What to do |
Exact wording is needed for every line from the one holding "Uncategorized" to the end of the records below; write those lines out and omit the pictures.

===== Data records =====

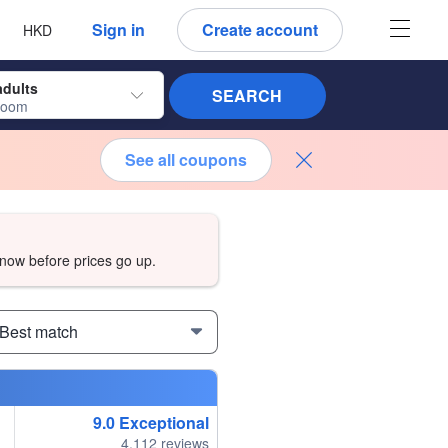
 language
 currency
Sign in
Create account
HKD
adults
SEARCH
room
See all coupons
now before prices go up.
 Best match
9.0
Exceptional
4,112 reviews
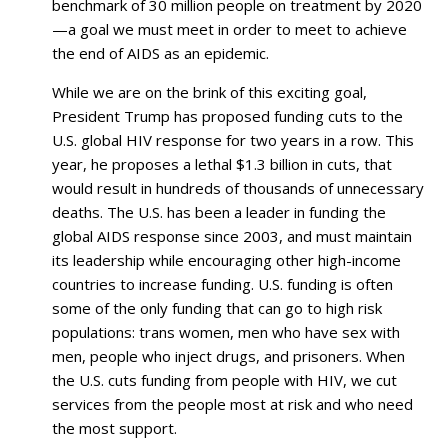
benchmark of 30 million people on treatment by 2020
—a goal we must meet in order to meet to achieve
the end of AIDS as an epidemic.
While we are on the brink of this exciting goal,
President Trump has proposed funding cuts to the
U.S. global HIV response for two years in a row. This
year, he proposes a lethal $1.3 billion in cuts, that
would result in hundreds of thousands of unnecessary
deaths. The U.S. has been a leader in funding the
global AIDS response since 2003, and must maintain
its leadership while encouraging other high-income
countries to increase funding. U.S. funding is often
some of the only funding that can go to high risk
populations: trans women, men who have sex with
men, people who inject drugs, and prisoners. When
the U.S. cuts funding from people with HIV, we cut
services from the people most at risk and who need
the most support.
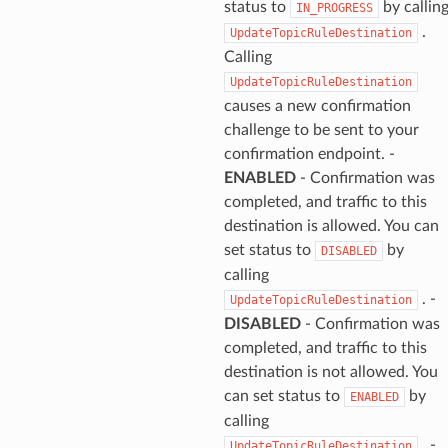
status to
by callin
IN_PROGRESS
.
UpdateTopicRuleDestination
Calling
UpdateTopicRuleDestination
causes a new confirmation
challenge to be sent to your
confirmation endpoint. -
ENABLED
- Confirmation was
completed, and traffic to this
destination is allowed. You can
set status to
by
DISABLED
calling
. -
UpdateTopicRuleDestination
DISABLED
- Confirmation was
completed, and traffic to this
destination is not allowed. You
can set status to
by
ENABLED
calling
. -
UpdateTopicRuleDestination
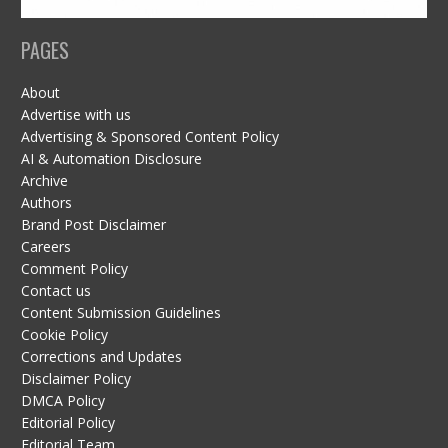
PAGES
About
Advertise with us
Advertising & Sponsored Content Policy
AI & Automation Disclosure
Archive
Authors
Brand Post Disclaimer
Careers
Comment Policy
Contact us
Content Submission Guidelines
Cookie Policy
Corrections and Updates
Disclaimer Policy
DMCA Policy
Editorial Policy
Editorial Team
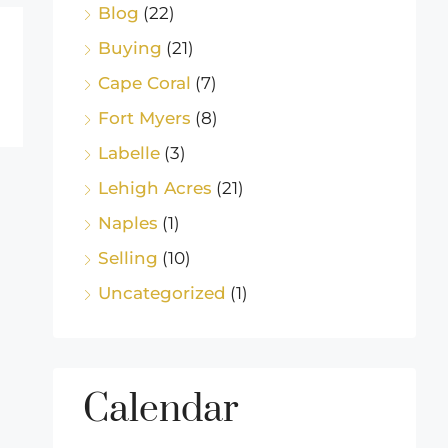
Blog
(22)
Buying
(21)
Cape Coral
(7)
Fort Myers
(8)
Labelle
(3)
Lehigh Acres
(21)
Naples
(1)
Selling
(10)
Uncategorized
(1)
Calendar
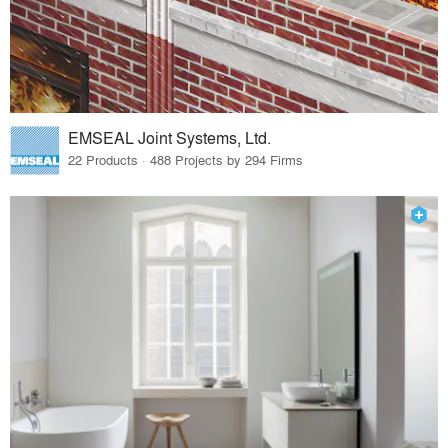
EMSEAL Joint Systems, Ltd.
22 Products · 488 Projects by 294 Firms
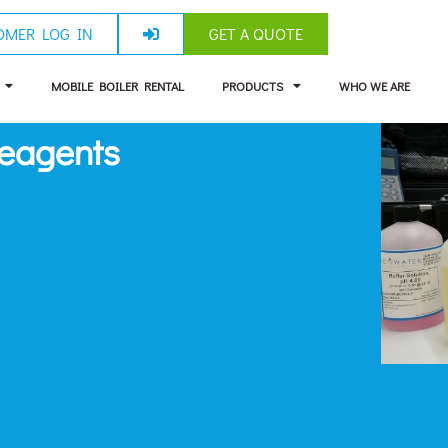
OMER LOG IN
GET A QUOTE
MOBILE BOILER RENTAL
PRODUCTS
WHO WE ARE
Reagents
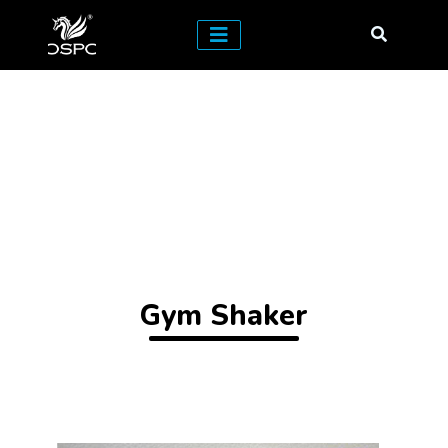
Gym Shaker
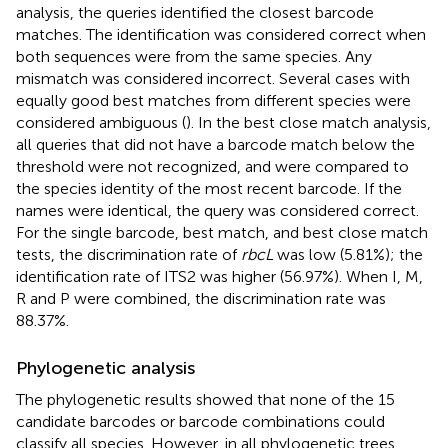
analysis, the queries identified the closest barcode
matches. The identification was considered correct when
both sequences were from the same species. Any
mismatch was considered incorrect. Several cases with
equally good best matches from different species were
considered ambiguous (
). In the best close match analysis,
all queries that did not have a barcode match below the
threshold were not recognized, and were compared to
the species identity of the most recent barcode. If the
names were identical, the query was considered correct.
For the single barcode, best match, and best close match
tests, the discrimination rate of
rbcL
was low (5.81%); the
identification rate of ITS2 was higher (56.97%). When I, M,
R and P were combined, the discrimination rate was
88.37%.
Phylogenetic analysis
The phylogenetic results showed that none of the 15
candidate barcodes or barcode combinations could
classify all species. However, in all phylogenetic trees,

=====

Answer to the exercise |
Uncategorized
(1)
Calendar
EMSEAL Joint Systems, Ltd.
22 Products · 488 Projects by 294 Firms
OMER LOG IN
GET A QUOTE
MOBILE BOILER RENTAL
PRODUCTS
WHO WE ARE
Reagents
Gym Shaker
analysis, the queries identified the closest barcode
matches. The identification was considered correct when
both sequences were from the same species. Any
mismatch was considered incorrect. Several cases with
equally good best matches from different species were
considered ambiguous (
). In the best close match analysis,
all queries that did not have a barcode match below the
threshold were not recognized, and were compared to
the species identity of the most recent barcode. If the
names were identical, the query was considered correct.
For the single barcode, best match, and best close match
tests, the discrimination rate of
rbcL
was low (5.81%); the
identification rate of ITS2 was higher (56.97%). When I, M,
R and P were combined, the discrimination rate was
88.37%.
Phylogenetic analysis
The phylogenetic results showed that none of the 15
candidate barcodes or barcode combinations could
classify all species. However, in all phylogenetic trees,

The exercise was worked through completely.